Commonwealth Shorts, A Common Story?

Commonwealth Writers Conversation – The Untold Story: Commonwealth Shorts, A Common Story?

On 11 March, 2014, five filmmakers from around the Commonwealth, Kareem Mortimer from Bahamas, Lisa Harewood from Barbados, Jules Koostachin from Canada, Wanjiru Kairu from Kenya and Oscar Kightley from New Zealand, visited the Soho Hotel, for the London screening of Commonwealth Shorts. Chaired by journalist and broadcaster Rosie Goldsmith, the filmmakers discussed whether a common story could be found between their five distinct films.

Commonwealth Shorts was a capacity building scheme to give emerging writers/directors the opportunity to make a film which highlights issues affecting them and their communities on the theme of relationships. The initiative is a partnership between Commonwealth Writers, B3 Media and CBA Worldview. The documentary and four dramas explore migration, indigenous rights and same-sex relationships. The filmmakers were selected from hundreds of submissions from across the Commonwealth and underwent an intensive development process with the project partners to produce the films. All of the films can be viewed here.

 

Event Slideshow

(Photo credit: Shazad Khalid, B3 Media)

 

Jules Koostachin

Jules was raised by her Cree speaking grandparents in Moosonee, as well as her mother in Ottawa. She is known for her social activism work in Indigenous rights and education, combining social issues with her artistic ventures. In the spring of 2008, Jules completed Screenwriting and Produce & Direct Your Own Short Film at George Brown College. Later, she successfully completed the Ryerson University Summer Film Intensive Program, where she was nominated for the Peter Gerretsen Film Awards for Best Achievement and Editing, and won the award for Screenwriting.

Jules is from Attawapiskat First Nation, currently living in Toronto where she completed graduate school at Ryerson University, awarded with the Award of Distinction for her thesis work, as well as the Masters level Ryerson Gold Medal for academic achievement in 2010. While completing her Masters, she completed her first feature documentary film, entitled Remembering Inninimowin. Soon after graduation, Jules was one of six women selected across Canada for the Women in the Directors Chair program at the Banff Centre.  Her film script Broken Angel, won Best Fresh Voice at the Female Eye Film Festival.

Jules is the Aboriginal and Indigenous Program Director for the Female Eye Film Festival in Canada, ​which places a spotlight on debut, emerging and established Canadian and International Indigenous film makers. Her company, VisJuelles Productions, was incorporated in September of 2010, where she has many projects in development.

Her short film, ‘PLACEnta’, premiered at Encounters Short Film Festival in Bristol, UK, as part of a Commonwealth Writers event.

 

Kareem Mortimer

Kareem is a Bahamian filmmaker from the island of Nassau.
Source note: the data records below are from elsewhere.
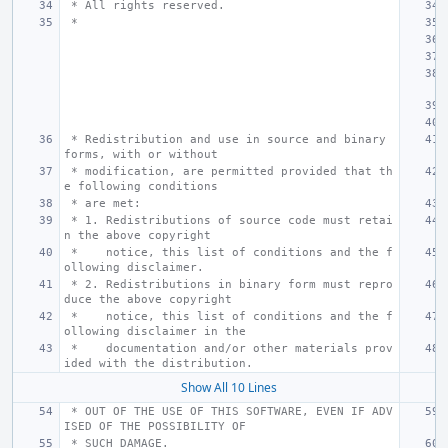
 * All rights reserved.
 *
 * Redistribution and use in source and binary 
forms, with or without
 * modification, are permitted provided that th
e following conditions
 * are met:
 * 1. Redistributions of source code must retai
n the above copyright
 *    notice, this list of conditions and the f
ollowing disclaimer.
 * 2. Redistributions in binary form must repro
duce the above copyright
 *    notice, this list of conditions and the f
ollowing disclaimer in the
 *    documentation and/or other materials prov
ided with the distribution.
Show All 10 Lines
 * OUT OF THE USE OF THIS SOFTWARE, EVEN IF ADV
ISED OF THE POSSIBILITY OF
 * SUCH DAMAGE.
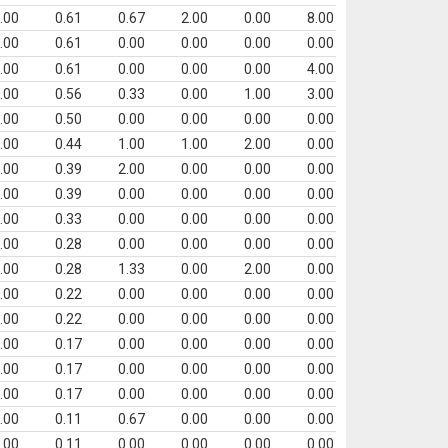
.00
0.61
0.67
2.00
0.00
8.00
.00
0.61
0.00
0.00
0.00
0.00
.00
0.61
0.00
0.00
0.00
4.00
.00
0.56
0.33
0.00
1.00
3.00
.00
0.50
0.00
0.00
0.00
0.00
.00
0.44
1.00
1.00
2.00
0.00
.00
0.39
2.00
0.00
0.00
0.00
.00
0.39
0.00
0.00
0.00
0.00
.00
0.33
0.00
0.00
0.00
0.00
.00
0.28
0.00
0.00
0.00
0.00
.00
0.28
1.33
0.00
2.00
0.00
.00
0.22
0.00
0.00
0.00
0.00
.00
0.22
0.00
0.00
0.00
0.00
.00
0.17
0.00
0.00
0.00
0.00
.00
0.17
0.00
0.00
0.00
0.00
.00
0.17
0.00
0.00
0.00
0.00
.00
0.11
0.67
0.00
0.00
0.00
.00
0.11
0.00
0.00
0.00
0.00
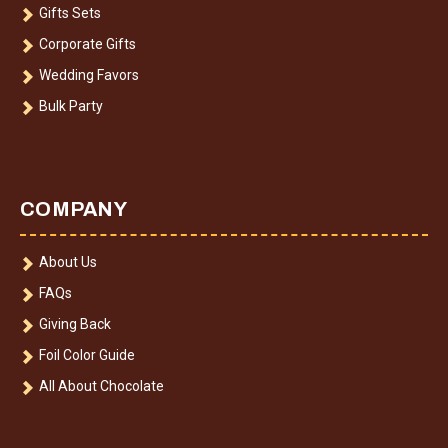
Gifts Sets
Corporate Gifts
Wedding Favors
Bulk Party
COMPANY
About Us
FAQs
Giving Back
Foil Color Guide
All About Chocolate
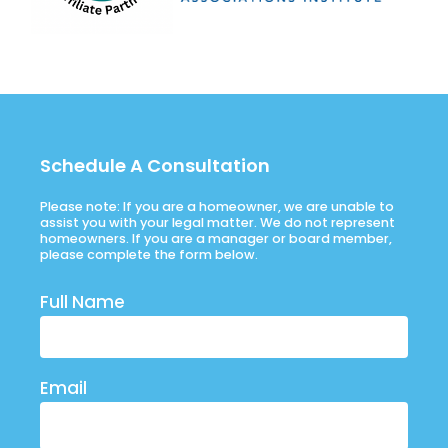
Schedule A Consultation
Please note: If you are a homeowner, we are unable to
assist you with your legal matter. We do not represent
homeowners. If you are a manager or board member,
please complete the form below.
Full Name
Email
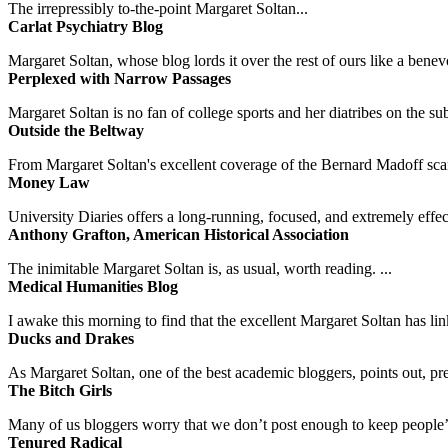
The irrepressibly to-the-point Margaret Soltan...
Carlat Psychiatry Blog
Margaret Soltan, whose blog lords it over the rest of ours like a benevo
Perplexed with Narrow Passages
Margaret Soltan is no fan of college sports and her diatribes on the 
Outside the Beltway
From Margaret Soltan's excellent coverage of the Bernard Madoff scan
Money Law
University Diaries offers a long-running, focused, and extremely effect
Anthony Grafton, American Historical Association
The inimitable Margaret Soltan is, as usual, worth reading. ...
Medical Humanities Blog
I awake this morning to find that the excellent Margaret Soltan has link
Ducks and Drakes
As Margaret Soltan, one of the best academic bloggers, points out, pre
The Bitch Girls
Many of us bloggers worry that we don’t post enough to keep people’s 
Tenured Radical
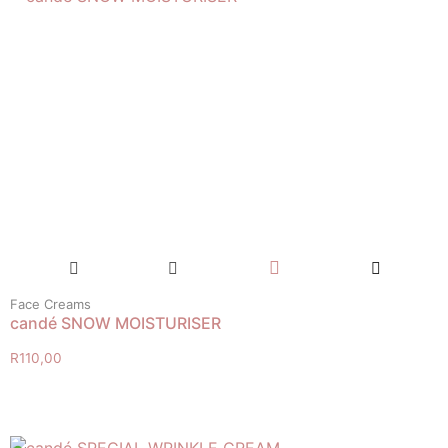
Face Creams
candé SNOW MOISTURISER
R
110,00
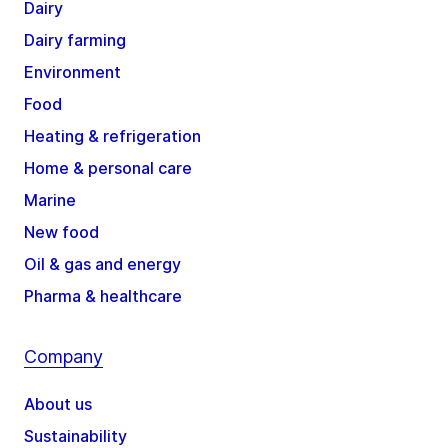
Dairy
Dairy farming
Environment
Food
Heating & refrigeration
Home & personal care
Marine
New food
Oil & gas and energy
Pharma & healthcare
Company
About us
Sustainability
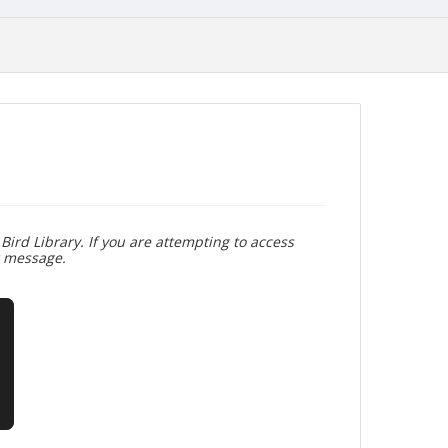
Bird Library. If you are attempting to access
r message.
Over the past five years  he has won over 25 awards for his previous three film projects. Kareem has made short music documentaries for the syndicated show Hip Hop Nation: Notes from the Underground; and has written and directed the short  film Float that has won 5 festival awards and distribution in North America, Germany and Austria. Float received a US Broadcast premiere on LOGO. Moving Pictures Magazine crowned Float as one of five short films to look out for and Kareem a writer/director to watch.

Subsequently, he has directed the documentary I Am Not A Dummy and a debut feature film Children Of God. Children of God has won 18 awards, distributed in 24 territories, a theatrical release in the US and currently airing on SHOWTIME. Children of God was also named by BET as one of the top ten movies of the year and one of the top features to watch by The Independent Magazine.

 His short film, ‘Passage’, premiered at Encounters Short Film Festival in Bristol, UK, as part of a Commonwealth Writers event.

 

Lisa Harewood

Lisa is a lifelong and passionate film fan from the island of Barbados. After a working life spent mostly in the fields of advertising, marketing and development communication, she decided to pursue her long-held ambition of making a film, joining writer/director Russell Watson’s micro-budget feature project, A Hand Full of Dirt, as Producer.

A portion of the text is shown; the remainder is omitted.